Source language: Translate to:

obtain information from a website

Questions and information about creating Internet aware NeoBook applications. Including PHP, HTML, FTP, HTTP, Email, etc.

Moderator: Neosoft Support

obtain information from a website

Postby SabrinaE » Thu Nov 26, 2009 8:44 pm

hello,
I'd like to know if there is a way to retrieve offers rental or sale of real estate. Here is an example site: http://www.guyhoquet-reunion.com?

I would get such a list of all rental offers and incorporate them into neobookdb. Is it possible? thank you for your help
SabrinaE
 
Posts: 182
Joined: Fri Mar 10, 2006 11:51 am

Postby Tony Kroos » Sat Nov 28, 2009 6:26 am

You can send requests to the site engine and take necessary information from the code of request results page. I doubt that it is possible to obtain a ready-made database of the site, unless you hack it.
Tony Kroos
 
Posts: 402
Joined: Thu Oct 15, 2009 3:43 pm

Postby Gaev » Sat Nov 28, 2009 6:37 am

maxoureunion:

Do you own (or have control over) the website in question ?

If you do, you can create a special request ... which can be initiated via InternetGet/InternetPost commands ... and have the website script return comma separated list of values in a plain text (without fancy html tags) format ... which would then be easy to parse within NeoBook.

If you don't, there might be some legal issues about re-distribution of proprietary data anyways.
User avatar
Gaev
 
Posts: 3716
Joined: Fri Apr 01, 2005 7:48 am
Location: Toronto, Canada

Postby SabrinaE » Sat Nov 28, 2009 7:57 am

le directeur d'agence immobilière me donne l'autorisation d'exploiter les photos et textes qui se trouvent sur le site. je cherche à réaliser une présentation multimédia plus attractives que le site. j'ai besoin de votre aide pour acquérir ses photos automatiquement par une requête. Quels méthodes existe t-il ?

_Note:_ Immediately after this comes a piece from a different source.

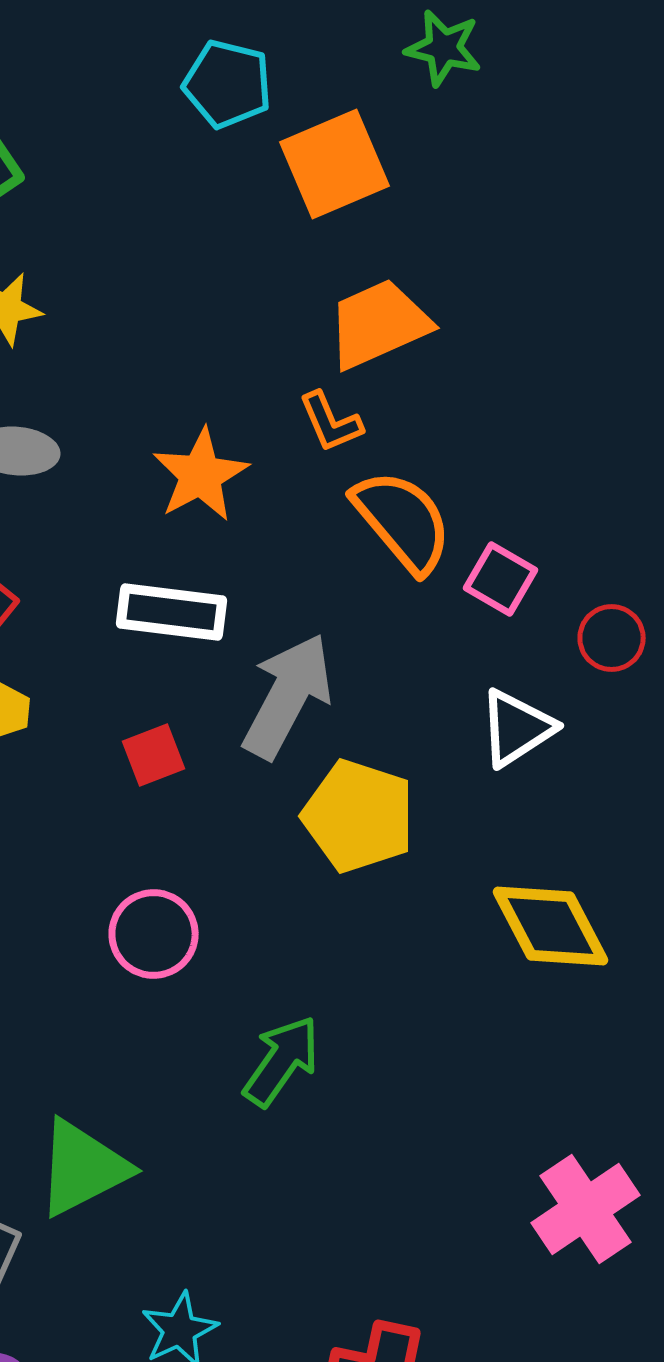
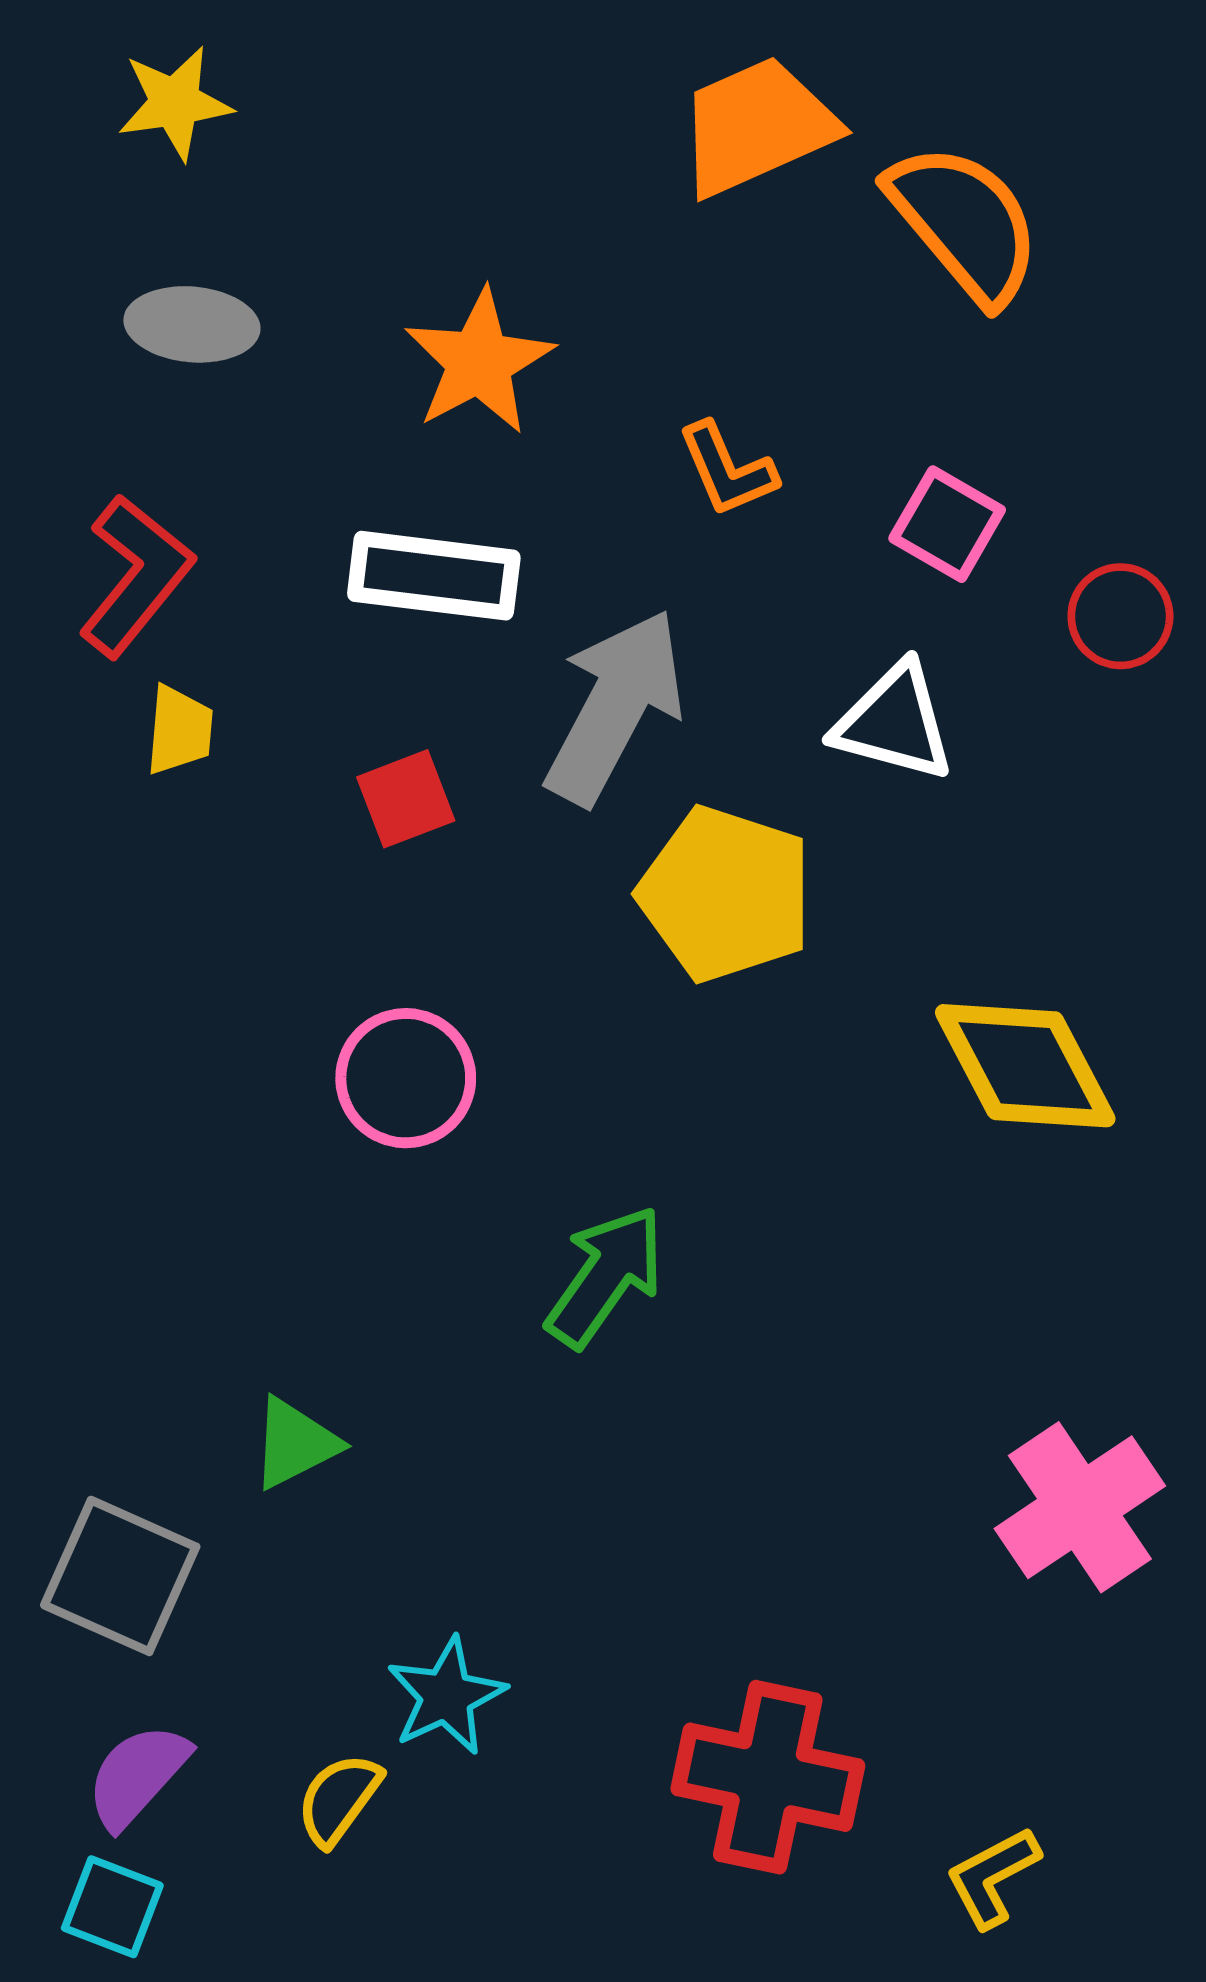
orange L-shape: (331, 422) -> (727, 470), moved
orange semicircle: (403, 521) -> (964, 223), moved
white triangle: (517, 728) -> (894, 722), moved, turned 48
green triangle: (83, 1168) -> (295, 1443), size x0.6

director of real estate gives me permission to use photos and text found on the site. I try to make a multimedia presentation more attractive the site. I need your help to develop photos automatically by a query. What methods are there?

thanks
SabrinaE
 
Posts: 182
Joined: Fri Mar 10, 2006 11:51 am

Postby dpayer » Sat Nov 28, 2009 8:29 am

maxoureunion wrote:director of real estate gives me permission to use photos and text found on the site. I try to make a multimedia presentation more attractive the site. I need your help to develop photos automatically by a query. What methods are there?

thanks


You can retrieve the HTML of the page using the InternetGet command in NB. Then you have to parse out the document to find images and other relevant data.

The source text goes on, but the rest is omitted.